*** Supplied records ***

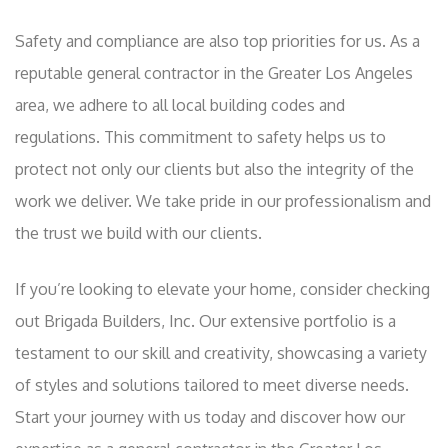
Safety and compliance are also top priorities for us. As a
reputable general contractor in the Greater Los Angeles
area, we adhere to all local building codes and
regulations. This commitment to safety helps us to
protect not only our clients but also the integrity of the
work we deliver. We take pride in our professionalism and
the trust we build with our clients.
If you’re looking to elevate your home, consider checking
out Brigada Builders, Inc. Our extensive portfolio is a
testament to our skill and creativity, showcasing a variety
of styles and solutions tailored to meet diverse needs.
Start your journey with us today and discover how our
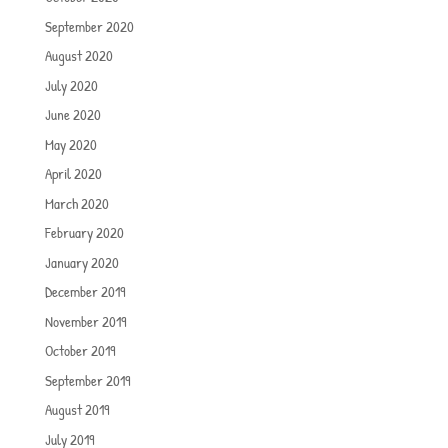
September 2020
August 2020
July 2020
June 2020
May 2020
April 2020
March 2020
February 2020
January 2020
December 2019
November 2019
October 2019
September 2019
August 2019
July 2019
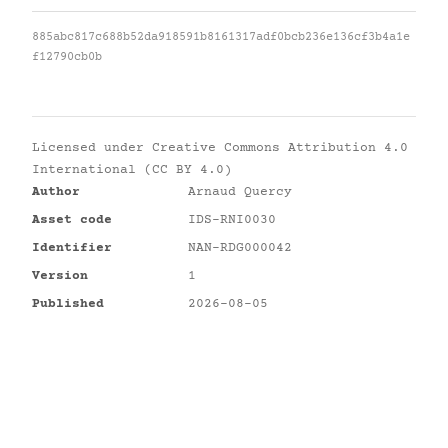
885abc817c688b52da918591b8161317adf0bcb236e136cf3b4a1e
f12790cb0b
Licensed under
Creative Commons Attribution 4.0
International (CC BY 4.0)
Author
Arnaud Quercy
Asset code
IDS-RNI0030
Identifier
NAN-RDG000042
Version
1
Published
2026-08-05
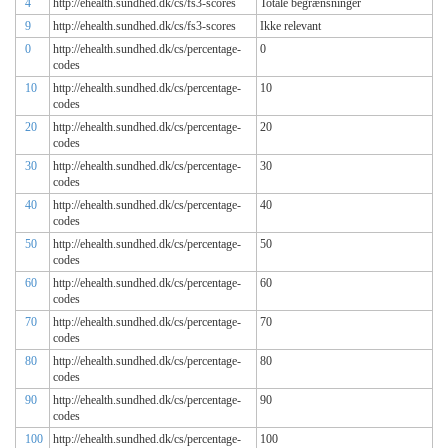
4
http://ehealth.sundhed.dk/cs/fs3-scores
Totale begrænsninger
9
http://ehealth.sundhed.dk/cs/fs3-scores
Ikke relevant
0
http://ehealth.sundhed.dk/cs/percentage-
0
codes
10
http://ehealth.sundhed.dk/cs/percentage-
10
codes
20
http://ehealth.sundhed.dk/cs/percentage-
20
codes
30
http://ehealth.sundhed.dk/cs/percentage-
30
codes
40
http://ehealth.sundhed.dk/cs/percentage-
40
codes
50
http://ehealth.sundhed.dk/cs/percentage-
50
codes
60
http://ehealth.sundhed.dk/cs/percentage-
60
codes
70
http://ehealth.sundhed.dk/cs/percentage-
70
codes
80
http://ehealth.sundhed.dk/cs/percentage-
80
codes
90
http://ehealth.sundhed.dk/cs/percentage-
90
codes
100
http://ehealth.sundhed.dk/cs/percentage-
100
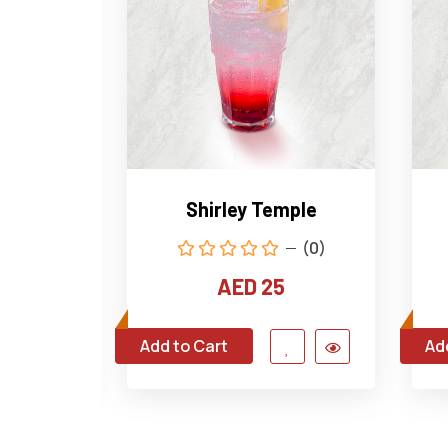
t Fizz
Shirley Temple
(1)
(0)
AED 25
Add to Cart
Ad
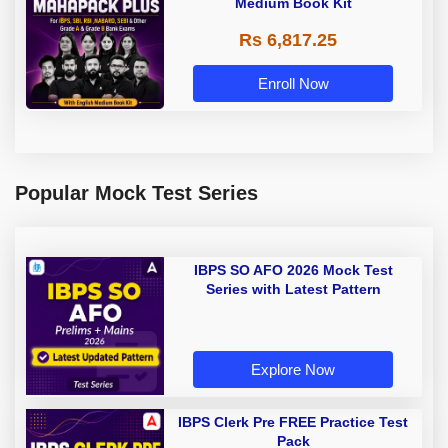
Medium Book Kit
Rs 6,817.25
Enroll Now
Popular Mock Test Series
IBPS SO AFO 2026 Mock Test
Series with Latest Pattern
Explore Now
IBPS Clerk Pre FREE Practice Test
Pack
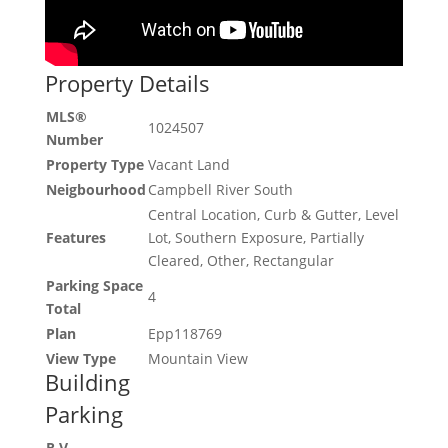
Property Details
MLS®
1024507
Number
Property Type
Vacant Land
Neigbourhood
Campbell River South
Central Location, Curb & Gutter, Level
Features
Lot, Southern Exposure, Partially
Cleared, Other, Rectangular
Parking Space
4
Total
Plan
Epp118769
View Type
Mountain View
Building
Parking
R V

***

Work required:
Which lines above include the string "IBPS"? Show them.

Response below:
IBPS SO AFO 2026 Mock Test
IBPS Clerk Pre FREE Practice Test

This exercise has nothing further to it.